Le Burkina Faso abandonne-t-il la démocratie sous ibrahim traoré ?
Le capitaine Ibrahim Traoré tourne le dos à la démocratie au Burkina Faso

Dans une déclaration choc diffusée sur la télévision nationale, le capitaine Ibrahim Traoré, à la tête du Burkina Faso depuis trois ans, a balayé d’un revers de main la démocratie, qualifiant ce système de « tueur » pour son pays. Le jeune militaire de 38 ans, qui se présente comme un révolutionnaire luttant contre l’impérialisme occidental, a appelé la population à « oublier » cette notion, affirmant qu’elle n’était « pas pour nous ».
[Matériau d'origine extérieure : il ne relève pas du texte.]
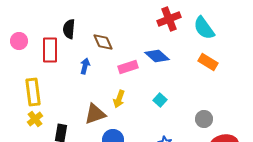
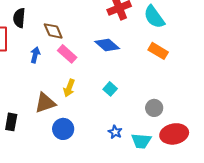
pink rectangle: (128, 67) -> (67, 54), moved, turned 60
Lors de cette intervention télévisée, il a justifié sa position en invoquant des exemples régionaux, notamment celui de la Libye voisine. « Regardez la Libye », a-t-il lancé, rappelant le régime autoritaire de Mouammar Kadhafi, renversé en 2011 après une intervention occidentale. Depuis, ce pays d’Afrique du Nord, autrefois stable, est plongé dans le chaos politique et divisé entre factions rivales, sans perspective d’élections démocratiques.
Un virage politique et institutionnel radical
Cette prise de position s’inscrit dans un contexte de profondes mutations au Burkina Faso. En janvier 2026, les autorités ont dissous l’ensemble des partis politiques, les jugeant sources de division et incompatibles avec le projet révolutionnaire porté par la junte. Le patrimoine de ces formations a été transféré à l’État, marquant une rupture nette avec l’ère précédente.
Traoré a également prolongé son mandat de cinq ans, repoussant ainsi l’échéance initialement fixée à juillet 2024 pour un retour à l’ordre constitutionnel. Dans son discours, il a critiqué vivement les hommes politiques burkinabè, les décrivant comme des « menteurs », des « flagorneurs » et des « beaux parleurs », loin de l’image d’intégrité qu’il souhaite promouvoir.
Un nouveau modèle politique en construction
Face à l’échec des systèmes traditionnels, le chef de la junte a esquissé les contours d’une alternative. « Nous avons notre propre approche », a-t-il martelé, insistant sur la souveraineté, le patriotisme et la mobilisation révolutionnaire. Selon lui, les chefs traditionnels et les structures locales joueront un rôle central dans ce nouveau système, tandis que l’autonomie économique et militaire sera une priorité absolue.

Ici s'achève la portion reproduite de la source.